The synthesis and reactivity of 7-azaindolizines.

Abstract

Synthetic routes leading to 7-azaindolizines and the reactivity of this system together with other azaindolizines have been briefly reviewed. A number of simple alkyl, aryl, carboethoxy, methoxy, chloro and amino substituted 7-azaindolizines have been synthesised via the Chichibabin reaction between suitably substituted methylpyrazines and a-bromoketones. The structures of the products obtained have been confirmed spectroscopically (mainly by pmr spectroscopy) and elemental analysis. Examination of the pmr spectra of 7-azaindolizines in trifluoroacetic acid showed solely protonation at the non-bridgehead nitrogen. Similarly quaternisation was found to occur at the non-bridgehead nitrogen.
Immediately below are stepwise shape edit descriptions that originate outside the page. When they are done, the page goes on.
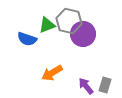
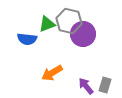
green triangle: moved 1 px up
blue semicircle: rotated 12 degrees counterclockwise
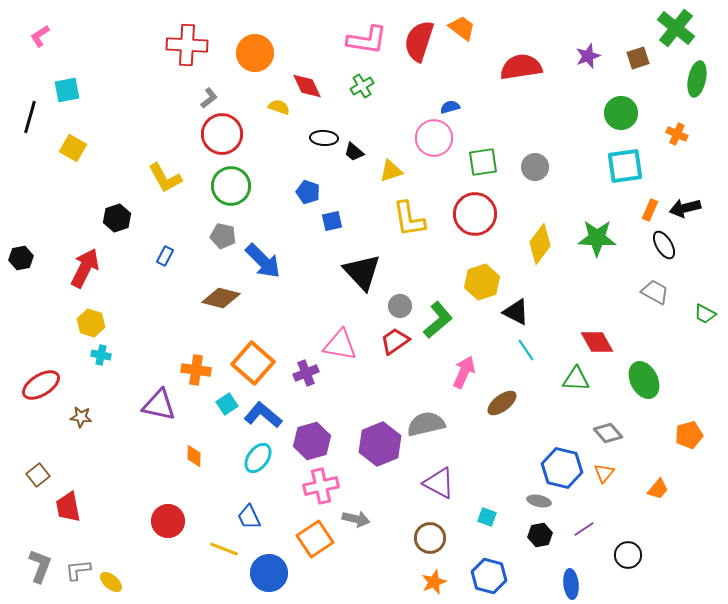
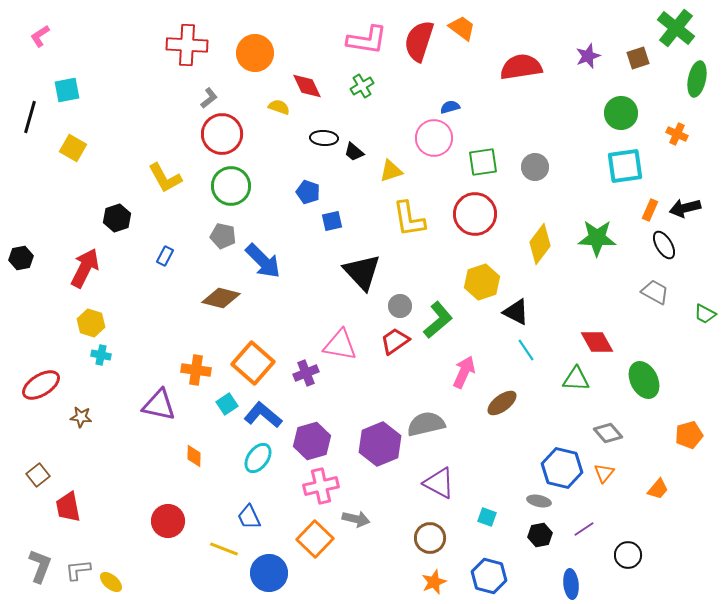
orange square at (315, 539): rotated 12 degrees counterclockwise
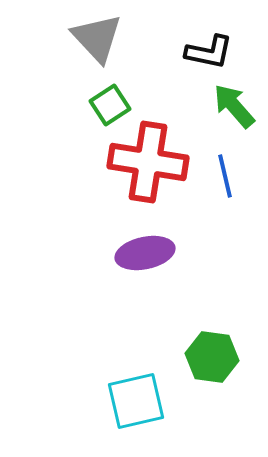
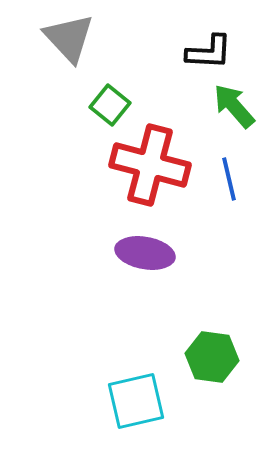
gray triangle: moved 28 px left
black L-shape: rotated 9 degrees counterclockwise
green square: rotated 18 degrees counterclockwise
red cross: moved 2 px right, 3 px down; rotated 6 degrees clockwise
blue line: moved 4 px right, 3 px down
purple ellipse: rotated 22 degrees clockwise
Lithiation of 8-methyl-7-azaindolizine showed the 8-methyl group of 2,8-dimethy1-7-azaindoilzine to be acidic. Reaction between 2,3,8-trimethyl-7-azaindolizine and ethoxalyl chloride gave a diketodipyrrolo[1 ,2-a:2,1-c]pyrazine system. A number of electrophilic substitution reactions occurred at C-3 position. Nucleophilic replacement of chlorine by methoxide and amino from 8-chloro-2-methyl-7-azaindolizine occurred readily. A number of simple alkyl, aryl, and carboethoxy substituted dipyrrolo[1 ,2-a;2,1-c]pyrazines have been obtained by the Chichibabin reaction between appropriate substituted 8-methyl-7-azaindolizines and a-bromoketones. The structures of these products have been established spectroscopically. An examination of the pmr spectra of dipyrrolo-[1,2-a:2,1-c]pyrazines in trifluoroacetic acid showed this system preferentially protonates at C-3 and C-8 postions. When positions 3 and 8 are substituted the C-3 conjugate acid cation predominates together with minor amounts of the C-1 cation. Dipyrrolo[1,2-a:2,1-c]pyrazines undergo electrophilic substitution preferentially at C-3(C-8) and when 3,8-disubstituted, substitution then occurs at C-1(C-10). A brief survey of reaction between relevant nitrogen heteroaromatics and DMAD has been reviewed. The reaction between 7-azaindolizines and DMAD gave products involving bonding at the non-bridgehead nitrogen and the adjacent C-8 position or 8-substituent.